Goal of the exercise ▸ An image-free reproduction of the data below is needed: print it exactly.

Dataset entries:
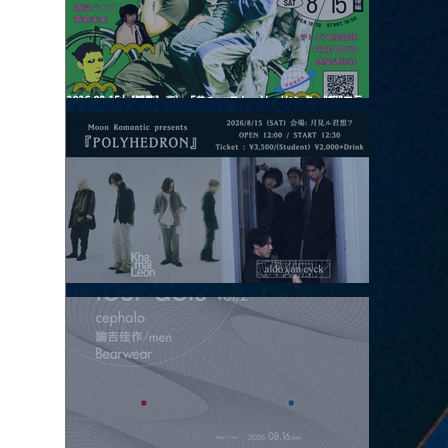
2026.08.15 |【観覧】夜）『巷のmyストーリー/センター"訳"フラ
ッシュ⚡️後編』
2026.08.15 |【観覧】昼）月見ルpre.『POLYHEDRON』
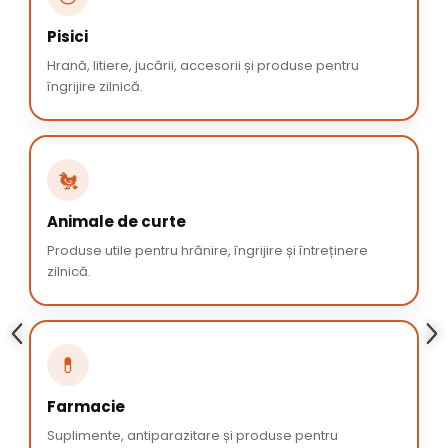
Pisici
Hrană, litiere, jucării, accesorii și produse pentru
îngrijire zilnică.
🐔
Animale de curte
Produse utile pentru hrănire, îngrijire și întreținere
zilnică.
💊
Farmacie
Suplimente, antiparazitare și produse pentru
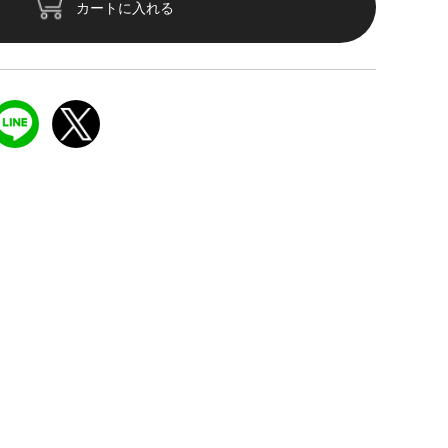
カートに入れる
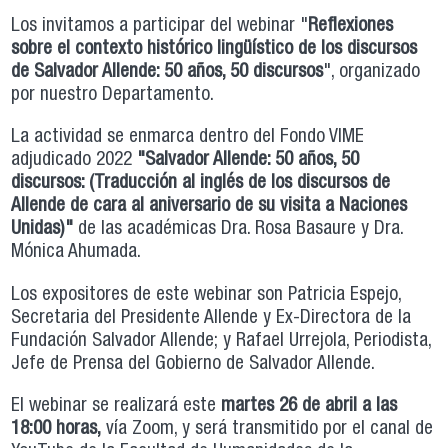
Los invitamos a participar del webinar "
Reflexiones
sobre el contexto histórico lingüístico de los discursos
de Salvador Allende: 50 años, 50 discursos
", organizado
por nuestro Departamento.
La actividad se enmarca dentro del Fondo VIME
adjudicado 2022
"Salvador Allende: 50 años, 50
discursos: (Traducción al inglés de los discursos de
Allende de cara al aniversario de su visita a Naciones
Unidas)"
de las académicas Dra. Rosa Basaure y Dra.
Mónica Ahumada.
Los expositores de este webinar son Patricia Espejo,
Secretaria del Presidente Allende y Ex-Directora de la
Fundación Salvador Allende; y Rafael Urrejola, Periodista,
Jefe de Prensa del Gobierno de Salvador Allende.
El webinar se realizará este
martes 26 de abril a las
18:00 horas,
vía Zoom, y será transmitido por el canal de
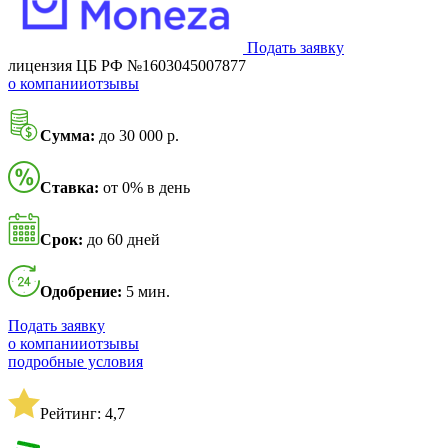
Подать заявку
лицензия ЦБ РФ №1603045007877
о компании
отзывы
Сумма:
до 30 000 р.
Ставка:
от 0% в день
Срок:
до 60 дней
Одобрение:
5 мин.
Подать заявку
о компании
отзывы
подробные условия
Рейтинг: 4,7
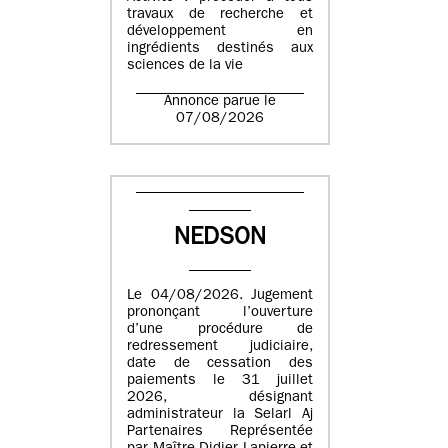
travaux de recherche et
développement en
ingrédients destinés aux
sciences de la vie
Annonce parue le
07/08/2026
NEDSON
Le 04/08/2026. Jugement
prononçant l’ouverture
d’une procédure de
redressement judiciaire,
date de cessation des
paiements le 31 juillet
2026, désignant
administrateur la Selarl Aj
Partenaires Représentée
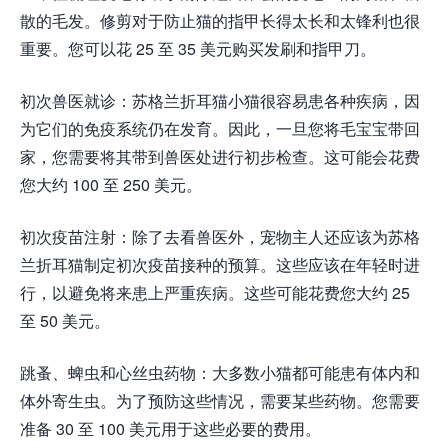
散的毛发。修剪对于防止猫的指甲长得太长和太锋利也很
重要。您可以花 25 至 35 美元购买发刷和指甲刀。
初次兽医就诊：苏格兰折耳猫小猫很容易患各种疾病，因
为它们的免疫系统仍在发育。因此，一旦您将毛宝宝带回
家，您需要将其带到兽医处进行初步检查。这可能会花费
您大约 100 至 250 美元。
初次疫苗注射：除了去看兽医外，宠物主人还应该为苏格
兰折耳猫制定初次疫苗接种的预算。这些应该在年轻时进
行，以避免将来患上严重疾病。这些可能花费您大约 25
至 50 美元。
跳蚤、蜱虫和心丝虫药物：大多数小猫都可能患有体内和
体外寄生虫。为了预防这些情况，需要某些药物。您需要
准备 30 至 100 美元用于这些必要的费用。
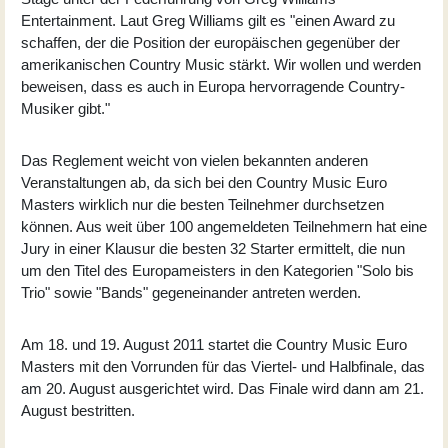
Entertainment. Laut Greg Williams gilt es "einen Award zu
schaffen, der die Position der europäischen gegenüber der
amerikanischen Country Music stärkt. Wir wollen und werden
beweisen, dass es auch in Europa hervorragende Country-
Musiker gibt."
Das Reglement weicht von vielen bekannten anderen
Veranstaltungen ab, da sich bei den Country Music Euro
Masters wirklich nur die besten Teilnehmer durchsetzen
können. Aus weit über 100 angemeldeten Teilnehmern hat eine
Jury in einer Klausur die besten 32 Starter ermittelt, die nun
um den Titel des Europameisters in den Kategorien "Solo bis
Trio" sowie "Bands" gegeneinander antreten werden.
Am 18. und 19. August 2011 startet die
Country Music Euro
Masters
mit den Vorrunden für das Viertel- und Halbfinale, das
am 20. August ausgerichtet wird. Das Finale wird dann am 21.
August bestritten.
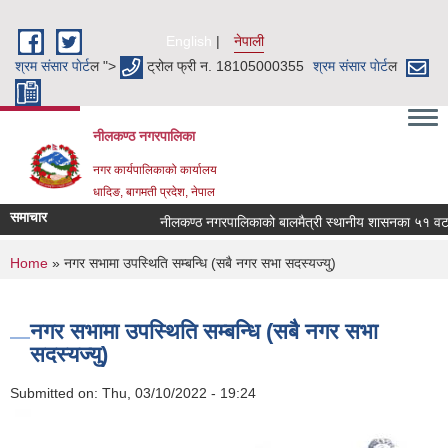
Skip to main content
English
नेपाली
श्रम संसार पाेर्ट
ल ">
ट्रोल फ्री न. 18105000355
श्रम संसार पाेर्ट
ल
नीलकण्ठ नगरपालिका
नगर कार्यपालिकाको कार्यालय
धादिङ, बागमती प्रदेश, नेपाल
समाचार
नीलकण्ठ नगरपालिकाको बालमैत्री स्थानीय शासनका ५१ वटा स
You are here
Home
» नगर सभामा उपस्थिति सम्बन्धि (सबै नगर सभा सदस्यज्यु)
नगर सभामा उपस्थिति सम्बन्धि (सबै नगर सभा
सदस्यज्यु)
Submitted on:
Thu, 03/10/2022 - 19:24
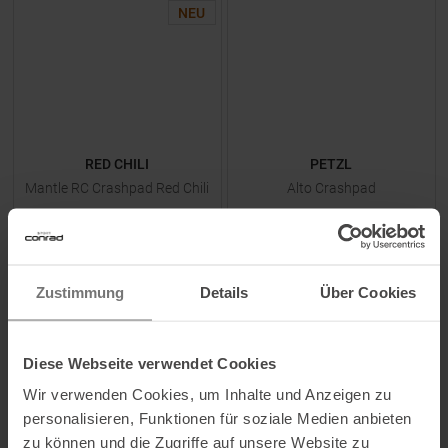
NEU
RED CHILI
PETZL
Mantle RC Crashpad Red Chili
Alto Crashpad
UVP
299,95
€
UVP
309,95
€
249,95 €
259,95 €
Zustimmung
Details
Über Cookies
Einheitsgröße
Einheitsgröße
Diese Webseite verwendet Cookies
Wir verwenden Cookies, um Inhalte und Anzeigen zu
ZUM
PRODUKT
ZUM
PRODUKT
personalisieren, Funktionen für soziale Medien anbieten
zu können und die Zugriffe auf unsere Website zu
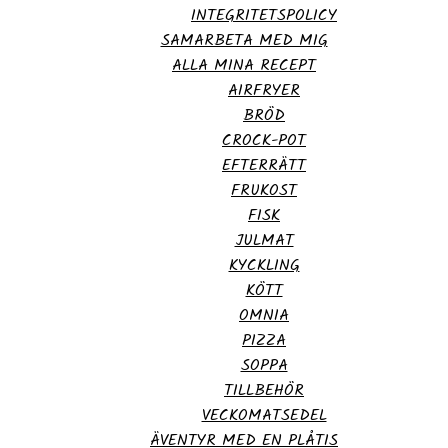
INTEGRITETSPOLICY
SAMARBETA MED MIG
ALLA MINA RECEPT
AIRFRYER
BRÖD
CROCK-POT
EFTERRÄTT
FRUKOST
FISK
JULMAT
KYCKLING
KÖTT
OMNIA
PIZZA
SOPPA
TILLBEHÖR
VECKOMATSEDEL
ÄVENTYR MED EN PLÅTIS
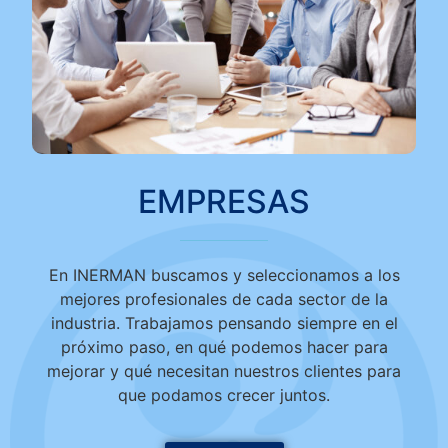
EMPRESAS
En INERMAN buscamos y seleccionamos a los
mejores profesionales de cada sector de la
industria. Trabajamos pensando siempre en el
próximo paso, en qué podemos hacer para
mejorar y qué necesitan nuestros clientes para
que podamos crecer juntos.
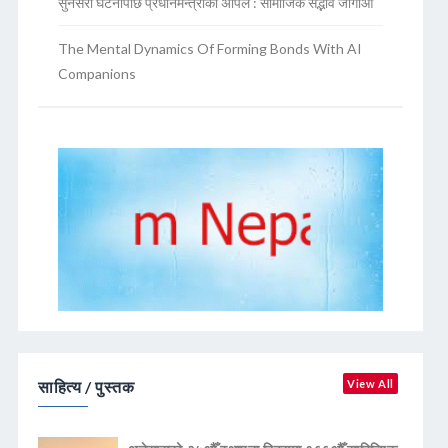
सुनसरी घटनापछि प्रधानमन्त्रीको अपिल : सामाजिक सद्भाव जोगाऔं
The Mental Dynamics Of Forming Bonds With AI
Companions
साहित्य / पुस्तक
View All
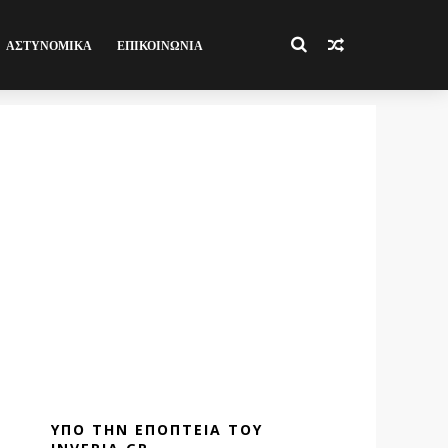
ΑΣΤΥΝΟΜΙΚΑ
ΕΠΙΚΟΙΝΩΝΙΑ
ΥΠΟ ΤΗΝ ΕΠΟΠΤΕΙΑ ΤΟΥ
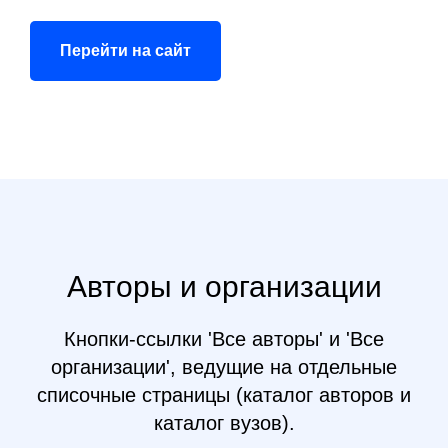
Перейти на сайт
Авторы и организации
Кнопки-ссылки 'Все авторы' и 'Все
организации', ведущие на отдельные
списочные страницы (каталог авторов и
каталог вузов).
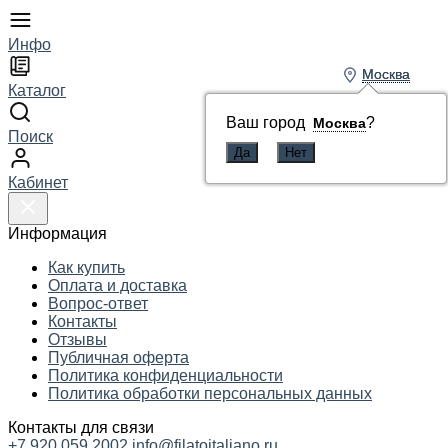
Инфо
Москва
Москва
Каталог
Ваш город
Ваш город
?
?
Москва
Москва
Поиск
Кабинет
Информация
Как купить
Оплата и доставка
Вопрос-ответ
Контакты
Отзывы
Публичная оферта
Политика конфиденциальности
Политика обработки персональных данных
Контакты для связи
+7 920 059 2002
info@filatoitaliano.ru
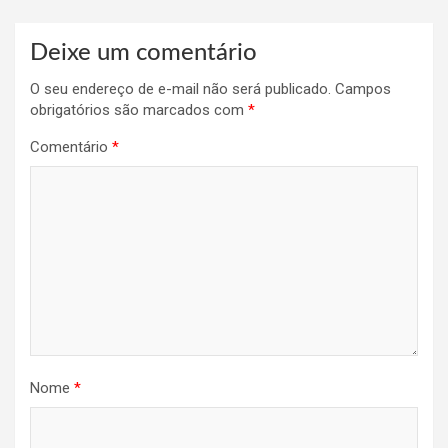
Deixe um comentário
O seu endereço de e-mail não será publicado.
Campos
obrigatórios são marcados com
*
Comentário
*
Nome
*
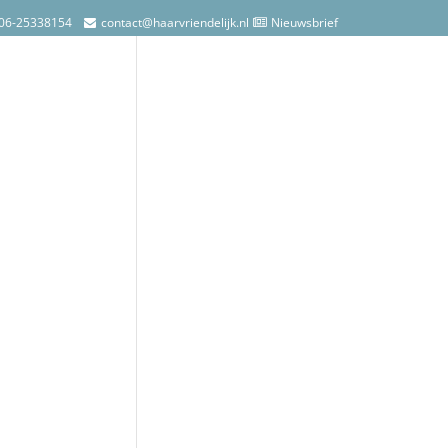
06-25338154
contact@haarvriendelijk.nl
Nieuwsbrief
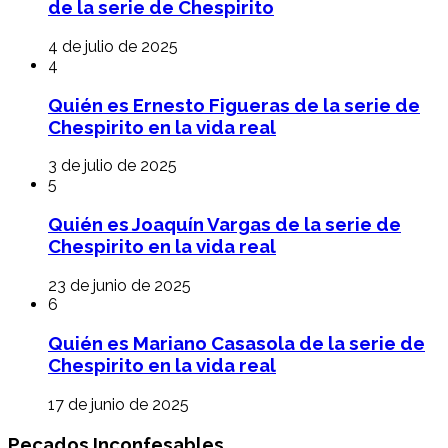
de la serie de Chespirito
4 de julio de 2025
4
Quién es Ernesto Figueras de la serie de
Chespirito en la vida real
3 de julio de 2025
5
Quién es Joaquín Vargas de la serie de
Chespirito en la vida real
23 de junio de 2025
6
Quién es Mariano Casasola de la serie de
Chespirito en la vida real
17 de junio de 2025
Pecados Inconfesables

Exercise response ▸
2026.08.15 |【観覧】夜）『巷のmyストーリー/センター"訳"フラ
ッシュ⚡️後編』
2026.08.15 |【観覧】昼）月見ルpre.『POLYHEDRON』
Pisici
Hrană, litiere, jucării, accesorii și produse pentru
îngrijire zilnică.
🐔
Animale de curte
Produse utile pentru hrănire, îngrijire și întreținere
zilnică.
💊
Farmacie
Suplimente, antiparazitare și produse pentru
カートに入れる
Los invitamos a participar del webinar "
Reflexiones
sobre el contexto histórico lingüístico de los discursos
de Salvador Allende: 50 años, 50 discursos
", organizado
por nuestro Departamento.
La actividad se enmarca dentro del Fondo VIME
adjudicado 2022
"Salvador Allende: 50 años, 50
discursos: (Traducción al inglés de los discursos de
Allende de cara al aniversario de su visita a Naciones
Unidas)"
de las académicas Dra. Rosa Basaure y Dra.
Mónica Ahumada.
Los expositores de este webinar son Patricia Espejo,
Secretaria del Presidente Allende y Ex-Directora de la
Fundación Salvador Allende; y Rafael Urrejola, Periodista,
Jefe de Prensa del Gobierno de Salvador Allende.
El webinar se realizará este
martes 26 de abril a las
18:00 horas,
vía Zoom, y será transmitido por el canal de
Подать заявку
лицензия ЦБ РФ №1603045007877
о компании
отзывы
Сумма:
до 30 000 р.
Ставка:
от 0% в день
Срок:
до 60 дней
Одобрение:
5 мин.
Подать заявку
о компании
отзывы
подробные условия
Рейтинг: 4,7
travaux de recherche et
développement en
ingrédients destinés aux
sciences de la vie
Annonce parue le
07/08/2026
NEDSON
Le 04/08/2026. Jugement
prononçant l’ouverture
d’une procédure de
redressement judiciaire,
date de cessation des
paiements le 31 juillet
2026, désignant
administrateur la Selarl Aj
Partenaires Représentée
散的毛发。修剪对于防止猫的指甲长得太长和太锋利也很
重要。您可以花 25 至 35 美元购买发刷和指甲刀。
初次兽医就诊：苏格兰折耳猫小猫很容易患各种疾病，因
为它们的免疫系统仍在发育。因此，一旦您将毛宝宝带回
家，您需要将其带到兽医处进行初步检查。这可能会花费
您大约 100 至 250 美元。
初次疫苗注射：除了去看兽医外，宠物主人还应该为苏格
兰折耳猫制定初次疫苗接种的预算。这些应该在年轻时进
行，以避免将来患上严重疾病。这些可能花费您大约 25
至 50 美元。
跳蚤、蜱虫和心丝虫药物：大多数小猫都可能患有体内和
体外寄生虫。为了预防这些情况，需要某些药物。您需要
准备 30 至 100 美元用于这些必要的费用。
Entertainment. Laut Greg Williams gilt es "einen Award zu
schaffen, der die Position der europäischen gegenüber der
amerikanischen Country Music stärkt. Wir wollen und werden
beweisen, dass es auch in Europa hervorragende Country-
Musiker gibt."
Das Reglement weicht von vielen bekannten anderen
Veranstaltungen ab, da sich bei den Country Music Euro
Masters wirklich nur die besten Teilnehmer durchsetzen
können. Aus weit über 100 angemeldeten Teilnehmern hat eine
Jury in einer Klausur die besten 32 Starter ermittelt, die nun
um den Titel des Europameisters in den Kategorien "Solo bis
Trio" sowie "Bands" gegeneinander antreten werden.
Am 18. und 19. August 2011 startet die
Country Music Euro
Masters
mit den Vorrunden für das Viertel- und Halbfinale, das
am 20. August ausgerichtet wird. Das Finale wird dann am 21.
August bestritten.
Skip to main content
English
नेपाली
श्रम संसार पाेर्ट
ल ">
ट्रोल फ्री न. 18105000355
श्रम संसार पाेर्ट
ल
नीलकण्ठ नगरपालिका
नगर कार्यपालिकाको कार्यालय
धादिङ, बागमती प्रदेश, नेपाल
समाचार
नीलकण्ठ नगरपालिकाको बालमैत्री स्थानीय शासनका ५१ वटा स
You are here
Home
» नगर सभामा उपस्थिति सम्बन्धि (सबै नगर सभा सदस्यज्यु)
नगर सभामा उपस्थिति सम्बन्धि (सबै नगर सभा
सदस्यज्यु)
Submitted on:
Thu, 03/10/2022 - 19:24
NEU
RED CHILI
PETZL
Mantle RC Crashpad Red Chili
Alto Crashpad
UVP
299,95
€
UVP
309,95
€
249,95 €
259,95 €
Zustimmung
Details
Über Cookies
Einheitsgröße
Einheitsgröße
Diese Webseite verwendet Cookies
Wir verwenden Cookies, um Inhalte und Anzeigen zu
ZUM
PRODUKT
ZUM
PRODUKT
personalisieren, Funktionen für soziale Medien anbieten
zu können und die Zugriffe auf unsere Website zu
INTEGRITETSPOLICY
SAMARBETA MED MIG
ALLA MINA RECEPT
AIRFRYER
BRÖD
CROCK-POT
EFTERRÄTT
FRUKOST
FISK
JULMAT
KYCKLING
KÖTT
OMNIA
PIZZA
SOPPA
TILLBEHÖR
VECKOMATSEDEL
ÄVENTYR MED EN PLÅTIS
EMPRESAS
En INERMAN buscamos y seleccionamos a los
mejores profesionales de cada sector de la
industria. Trabajamos pensando siempre en el
próximo paso, en qué podemos hacer para
mejorar y qué necesitan nuestros clientes para
que podamos crecer juntos.
सुनसरी घटनापछि प्रधानमन्त्रीको अपिल : सामाजिक सद्भाव जोगाऔं
The Mental Dynamics Of Forming Bonds With AI
Companions
साहित्य / पुस्तक
View All
ΑΣΤΥΝΟΜΙΚΑ
ΕΠΙΚΟΙΝΩΝΙΑ
ΥΠΟ ΤΗΝ ΕΠΟΠΤΕΙΑ ΤΟΥ
Перейти на сайт
Авторы и организации
Кнопки-ссылки 'Все авторы' и 'Все
организации', ведущие на отдельные
списочные страницы (каталог авторов и
каталог вузов).
Инфо
Москва
Москва
Каталог
Ваш город
Ваш город
?
?
Москва
Москва
Поиск
Кабинет
Информация
Как купить
Оплата и доставка
Вопрос-ответ
Контакты
Отзывы
Публичная оферта
Политика конфиденциальности
Политика обработки персональных данных
Контакты для связи
+7 920 059 2002
info@filatoitaliano.ru
Deixe um comentário
O seu endereço de e-mail não será publicado.
Campos
obrigatórios são marcados com
*
Comentário
*
Nome
*
06-25338154
contact@haarvriendelijk.nl
Nieuwsbrief
de la serie de Chespirito
4 de julio de 2025
4
Quién es Ernesto Figueras de la serie de
Chespirito en la vida real
3 de julio de 2025
5
Quién es Joaquín Vargas de la serie de
Chespirito en la vida real
23 de junio de 2025
6
Quién es Mariano Casasola de la serie de
Chespirito en la vida real
17 de junio de 2025
Pecados Inconfesables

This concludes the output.